Second, the article in Honduras’
constitution that bars re-election is
unchangeable—so much so that even attempting
to change it leads to automatic dismissal
from public office.
When the military, following court rulings,
refused to help distribute the ballots days
before the referendum, the president fired
the military’s chief of staff, Gen. Romeo
Vásquez, and accepted the resignations of
the heads of the army, navy and air force
and defense minister. “I told the president
we could not act against a court order. If
we did so, we would be committing a crime,”
says Orellana, the former defense minister,
a close friend of Zelaya.
Two days later, tensions spiked when Zelaya,
defying the courts, led a mob to seize the
disputed ballots at an air force base. “That
was traumatic for the armed forces,” says
Orellana. “At that moment everyone said ‘The
man is crazy. We have to get him out.’”
The Supreme Court responded by ordering
Zelaya stripped of his office and arrested.

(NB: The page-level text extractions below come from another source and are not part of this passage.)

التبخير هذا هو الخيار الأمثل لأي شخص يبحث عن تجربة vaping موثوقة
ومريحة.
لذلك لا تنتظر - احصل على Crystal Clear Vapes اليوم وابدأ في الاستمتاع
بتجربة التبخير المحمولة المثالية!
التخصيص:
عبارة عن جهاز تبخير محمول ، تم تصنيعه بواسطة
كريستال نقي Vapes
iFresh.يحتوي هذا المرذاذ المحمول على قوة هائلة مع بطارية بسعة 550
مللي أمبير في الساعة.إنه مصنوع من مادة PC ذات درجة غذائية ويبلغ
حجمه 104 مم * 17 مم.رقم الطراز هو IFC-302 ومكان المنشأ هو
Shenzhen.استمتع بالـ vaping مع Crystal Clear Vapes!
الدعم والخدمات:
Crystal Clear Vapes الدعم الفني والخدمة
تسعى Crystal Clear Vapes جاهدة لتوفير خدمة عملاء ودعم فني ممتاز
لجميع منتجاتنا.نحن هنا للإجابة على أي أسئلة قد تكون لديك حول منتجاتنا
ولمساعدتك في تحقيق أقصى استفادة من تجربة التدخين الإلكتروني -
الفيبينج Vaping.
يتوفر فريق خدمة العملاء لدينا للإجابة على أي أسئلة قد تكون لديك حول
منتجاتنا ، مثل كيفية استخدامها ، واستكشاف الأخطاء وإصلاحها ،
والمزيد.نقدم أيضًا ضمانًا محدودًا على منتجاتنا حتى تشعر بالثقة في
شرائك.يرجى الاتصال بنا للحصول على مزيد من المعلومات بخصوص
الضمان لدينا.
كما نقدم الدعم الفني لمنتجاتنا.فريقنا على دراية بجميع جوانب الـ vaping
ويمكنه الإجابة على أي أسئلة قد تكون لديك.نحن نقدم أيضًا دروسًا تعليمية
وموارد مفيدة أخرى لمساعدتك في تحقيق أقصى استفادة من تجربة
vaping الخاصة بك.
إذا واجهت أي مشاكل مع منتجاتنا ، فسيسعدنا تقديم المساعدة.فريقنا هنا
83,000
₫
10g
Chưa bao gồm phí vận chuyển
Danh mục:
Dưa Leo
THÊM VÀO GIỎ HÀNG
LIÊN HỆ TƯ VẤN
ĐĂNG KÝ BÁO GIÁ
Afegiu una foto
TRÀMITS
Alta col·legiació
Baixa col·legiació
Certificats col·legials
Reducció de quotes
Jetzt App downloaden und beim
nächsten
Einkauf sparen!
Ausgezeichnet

The military carried out the order, but
feared his arrest would spark violence. So
the army sent Zelaya packing, breaking a
constitutional article that states a citizen
can’t be forcibly exiled. It also led to an
image—a president in his pajamas forced out
at gunpoint—that promoted the perception of
the ouster as a coup.
Orellana, who had resigned days earlier
because he believed Zelaya was breaking the
law, also believes the soldiers’ action
constituted a coup. “It’s the worse thing
that could have happened,” he says.
Many others have found a new pride in the
country’s refusal to buckle. “Let the world
cancel its aid,” says Ramon Custodio, the
interim government’s human rights ombudsman.